“I—” Again, Early stopped themself. They wanted to say the fundraiser was a nice thing, but they recognized now was not the time.
Rhys lowered his head for a moment before saying, “I need to say I’m sorry for having sex with you without talking about it beforehand.” Color splashed across his face, which only had Early’s heart pounding harder. “That’s not the sort of thing you do for the first time without discussing it first.”
Early suddenly couldn’t catch their breath. “How did you know?”
Rhys blinked. “How did I know what?”
“That it was my first time?”
Rhys’s mouth dropped open, but no sound came out. His eyes went round as well.
“Oh, God, you didn’t know,” they gasped, pulling away from Rhys’s touch. “I’m so embarrassed.”
“No, don’t be.”
Rhys reached for them again, pulling them all the way into his embrace. Early couldn’t figure out if he felt better or infinitely worse enfolded in Rhys’s arms.
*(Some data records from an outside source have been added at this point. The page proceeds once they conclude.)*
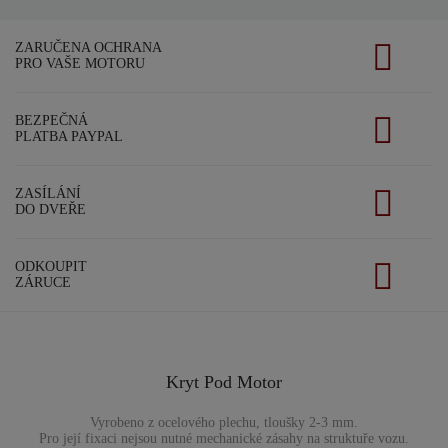
ZARUČENA OCHRANA
PRO VAŠE MOTORU
BEZPEČNÁ
PLATBA PAYPAL
ZASÍLÁNÍ
DO DVEŘE
ODKOUPIT
ZÁRUCE
Kryt Pod Motor
Vyrobeno z ocelového plechu, tloušky 2-3 mm.
Pro její fixaci nejsou nutné mechanické zásahy na struktuře vozu.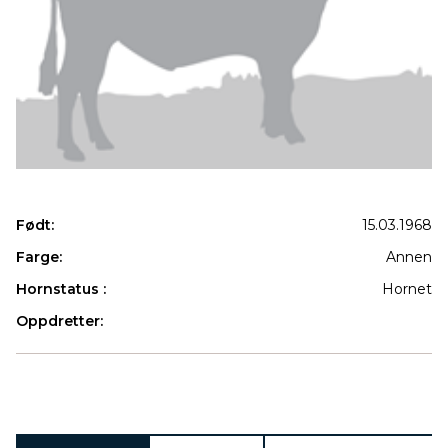
Født:
15.03.1968
Farge:
Annen
Hornstatus :
Hornet
Oppdretter:
Produkter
No, that wasn’t true. They felt infinitely better.
“We really did mess this whole thing up,” Rhys said, an actual hint of laughter in his voice.
“Yes,” Early spoke, muffled, into his chest.
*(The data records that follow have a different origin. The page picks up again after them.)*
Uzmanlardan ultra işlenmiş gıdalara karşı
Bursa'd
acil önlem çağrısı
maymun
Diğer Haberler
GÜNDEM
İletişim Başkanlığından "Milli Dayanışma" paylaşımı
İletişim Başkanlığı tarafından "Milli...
Rhys stroked their back and kissed the top of their head before nudging them back.
“We need to start this whole thing over,” he said.
“We do?” Early blinked up at him. Rhys was smiling, which gave them hope.
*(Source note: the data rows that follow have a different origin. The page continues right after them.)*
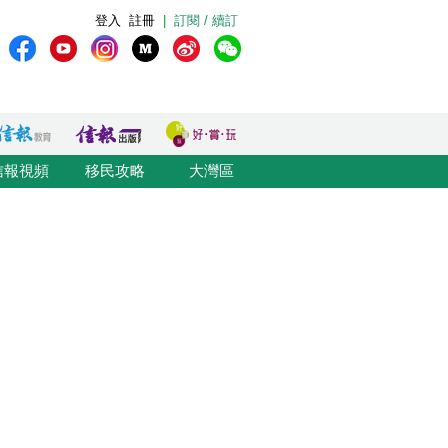
登入
註冊
|
訂閱 / 續訂
信報視頻
移民攻略
大灣區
“We definitely do,” Rhys said. He studied Early for a moment before saying, “I’d like to take you out to a nice dinner at a fancy place, a real date.”
Early nearly choked on their shock. They broke into a smile. “Really? Me? You want to take me out on a date to a fancy restaurant?”
“That’s what I just said,” Rhys laughed gently. “Would you be interested?”
“Yes!” Early answered at once.
“Good. Because we have a lot of things we desperately need to talk about, and I want to get things right.”
Early flattened. Rhys wanted to take them out so they could let them down easy.
“No,” Rhys said, as if they’d spoken that thought aloud. “Don’t give me that worried look. I want to take you out on a date because I like you, I’m tired of telling myself I can’t have you, my therapist said yesterday that I need to stop burying everything I feel, and if we’re going to try to move forward, we have to do it the right way.”
They were back to not being able to breathe, so they nodded until they could form words. “Okay.”
“It’s a date, then,” Rhys said.
“It’s a date,” Early repeated.
Maybe they sounded silly, or looked silly or physically felt silly as Rhys hugged them, but they weren’t sure they cared. They had a chance with Rhys, and that was more than they’d thought they’d ever have.
THIRTEEN
The date hadto wait until the end of the week. Early didn’t mind. The Hawthorne Community Arts Center was as busy as it had ever been between all the admin work that needed to be done for the new and upcoming classes and the big fundraiser. For an event as massive as the one Martin Flint wanted to benefit CADD, they certainly hadn’t given everyone much time to organize it and pull it off. The entire thing was set to take place a week from Friday, which meant Hawthorne House was buzzing.
“It’s probably a good thing,” Early told Rebecca as the two of them worked on collating and binding the brochures of the arts center’s class offerings that would be on display during the event. “This way, I don’t have three spare seconds to worry aboutthe date.”
They said “The Date” as if it were more important than the fundraising event itself, because in their mind, it absolutely was.